- [Task description] The output is the lines below from the one with "Your extras" through the one with "Put a little love in your work.", both included, printed exactly and with no other line.

- [Data section]

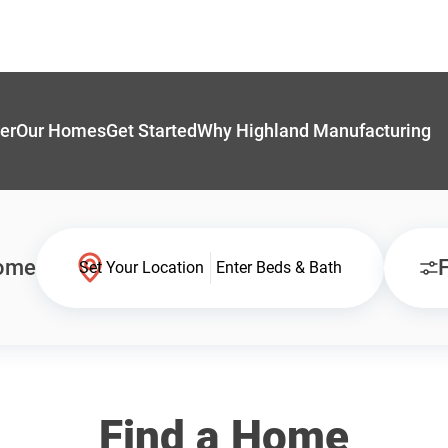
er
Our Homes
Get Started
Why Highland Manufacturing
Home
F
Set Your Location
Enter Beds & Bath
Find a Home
--
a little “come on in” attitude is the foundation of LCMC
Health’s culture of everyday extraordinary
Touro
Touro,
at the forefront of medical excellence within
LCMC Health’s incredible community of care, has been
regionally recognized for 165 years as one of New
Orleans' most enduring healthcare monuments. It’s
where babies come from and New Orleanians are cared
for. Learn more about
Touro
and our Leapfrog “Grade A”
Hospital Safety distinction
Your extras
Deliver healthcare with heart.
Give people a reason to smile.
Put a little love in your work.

- [Answer space]
Your extras
Deliver healthcare with heart.
Give people a reason to smile.
Put a little love in your work.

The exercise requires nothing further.